A company producing china clay needs to analyse the chemical composition of the clay, and determine its properties. As part of this process they use a dilatometer, which is a device familiar to material engineers. In this case the device heats a sample of the core and measures the amount by which it expands.
This is a simple idea but requires careful thought when put into practice. There are commercial dilatometer systems available which function very well. They lack flexibility, however, when it comes to computerised acquisition of data, as well as being expensive.
The company have been thinking for several years about controlling their existing dilatometer with a computer. Biodata's Microlink 3000 system offers them distinct technical advantages. It also costs one third the amount of a proprietary system. The system is not straightforward. High accuracy measurement of temperature and displacement are required under difficult circumstances.

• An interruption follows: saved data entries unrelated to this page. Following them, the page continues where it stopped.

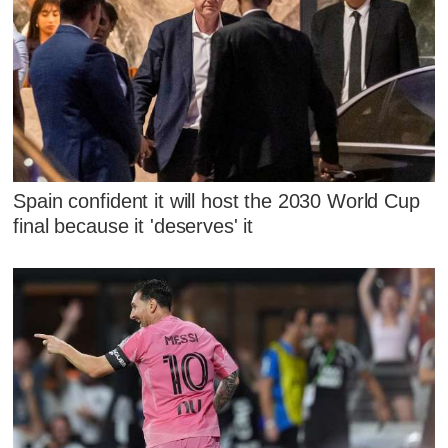
Spain confident it will host the 2030 World Cup
final because it 'deserves' it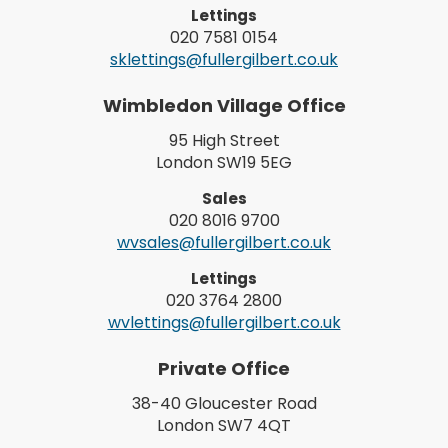
Lettings
020 7581 0154
sklettings@fullergilbert.co.uk
Wimbledon Village Office
95 High Street
London SW19 5EG
Sales
020 8016 9700
wvsales@fullergilbert.co.uk
Lettings
020 3764 2800
wvlettings@fullergilbert.co.uk
Private Office
38-40 Gloucester Road
London SW7 4QT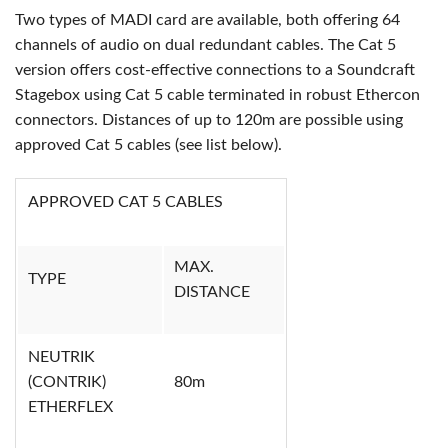
Two types of MADI card are available, both offering 64
channels of audio on dual redundant cables. The Cat 5
version offers cost-effective connections to a Soundcraft
Stagebox using Cat 5 cable terminated in robust Ethercon
connectors. Distances of up to 120m are possible using
approved Cat 5 cables (see list below).
APPROVED CAT 5 CABLES
MAX.
TYPE
DISTANCE
NEUTRIK
(CONTRIK)
80m
ETHERFLEX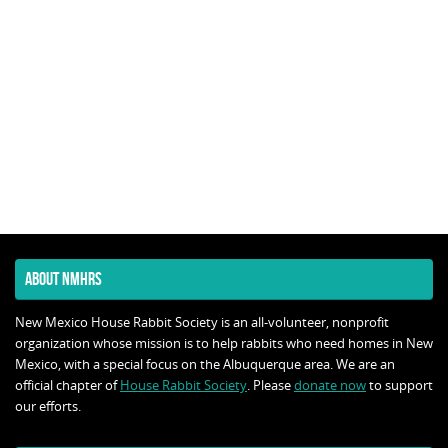
ABOUT NMHRS
New Mexico House Rabbit Society is an all-volunteer, nonprofit
organization whose mission is to help rabbits who need homes in New
Mexico, with a special focus on the Albuquerque area. We are an
official chapter of
House Rabbit Society
. Please
donate now
to support
our efforts.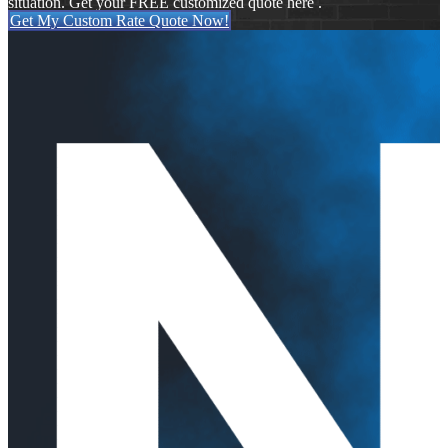
situation. Get your FREE customized quote here .
Get My Custom Rate Quote Now!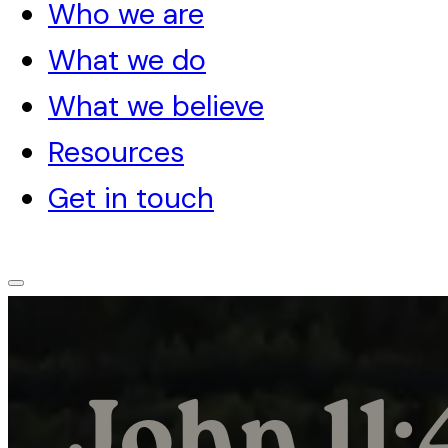
Who we are
What we do
What we believe
Resources
Get in touch
John 11: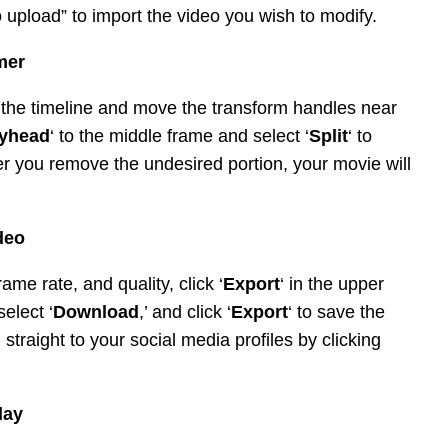
 to upload” to import the video you wish to modify.
mmer
 in the timeline and move the transform handles near
ayhead
‘ to the middle frame and select ‘
Split
‘ to
r you remove the undesired portion, your movie will
deo
rame rate, and quality, click ‘
Export
‘ in the upper
select ‘
Download
,’ and click ‘
Export
‘ to save the
straight to your social media profiles by clicking
day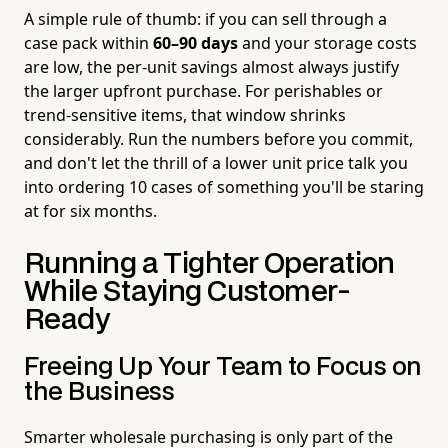
A simple rule of thumb: if you can sell through a
case pack within
60–90 days
and your storage costs
are low, the per-unit savings almost always justify
the larger upfront purchase. For perishables or
trend-sensitive items, that window shrinks
considerably. Run the numbers before you commit,
and don't let the thrill of a lower unit price talk you
into ordering 10 cases of something you'll be staring
at for six months.
Running a Tighter Operation
While Staying Customer-
Ready
Freeing Up Your Team to Focus on
the Business
Smarter wholesale purchasing is only part of the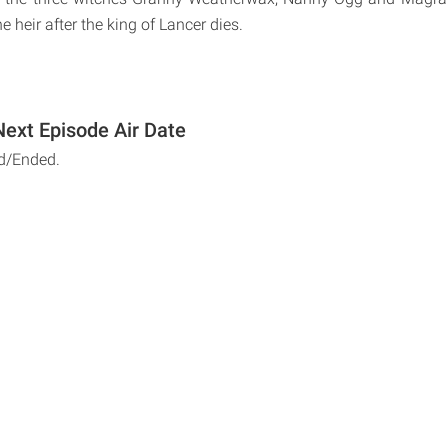
e heir after the king of Lancer dies.
Next Episode Air Date
d/Ended.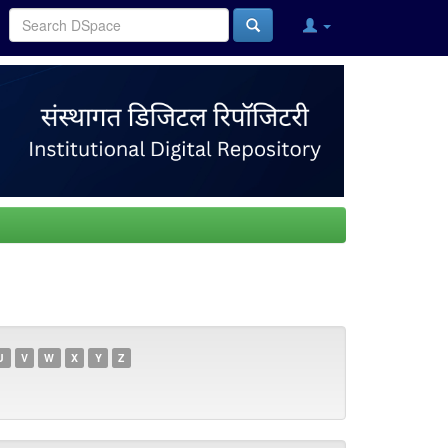
U
V
W
X
Y
Z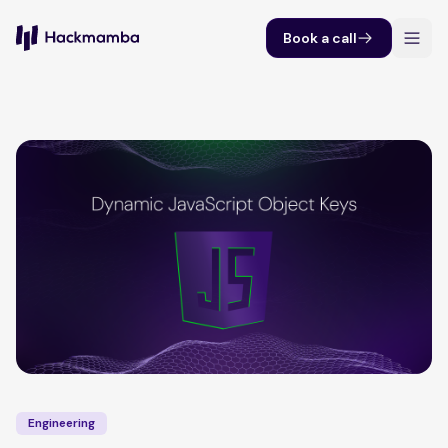
Book a call
Engineering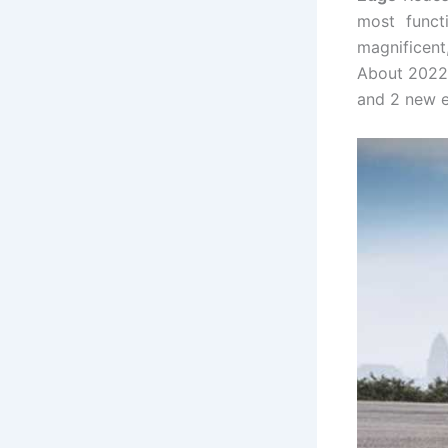
most funct
magnificent
About 2022,
and 2 new e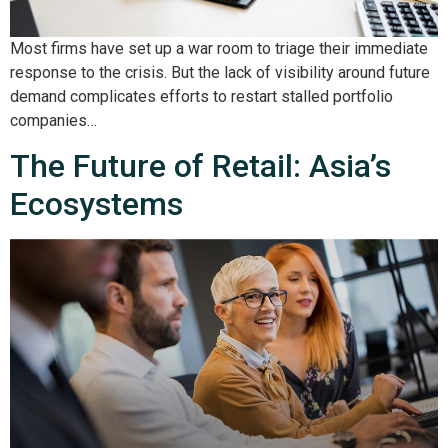
Most firms have set up a war room to triage their immediate
response to the crisis. But the lack of visibility around future
demand complicates efforts to restart stalled portfolio
companies…
The Future of Retail: Asia’s
Ecosystems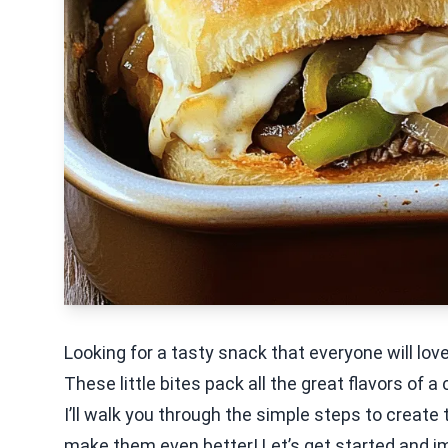
Looking for a tasty snack that everyone will lov
These little bites pack all the great flavors of 
I’ll walk you through the simple steps to create th
make them even better! Let’s get started and im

The Microlink hardware can condition a displacement transducer with a range of 2 mm, whilst allowing full control of system calibration. This is critical to the success of the system. A high resolution analogue-to-digital converter means all readings are resolved extremely accurately. The A-D converter integrates the signals, so reducing environmental noise. This is important as the heating control for the dilatometer is provided by a Phase Angle Trigger unit, notorious for radiating RF noise.
Control is vital to the application. The combination of Windmill software and the powerful Interface Management Language (running in the Microlink hardware) can handle a wide variety of digital inputs and outputs as well as three-term PID loops for control of the dilatometer heating. There's also potential for using a Windows database for the storage and retrieval of results.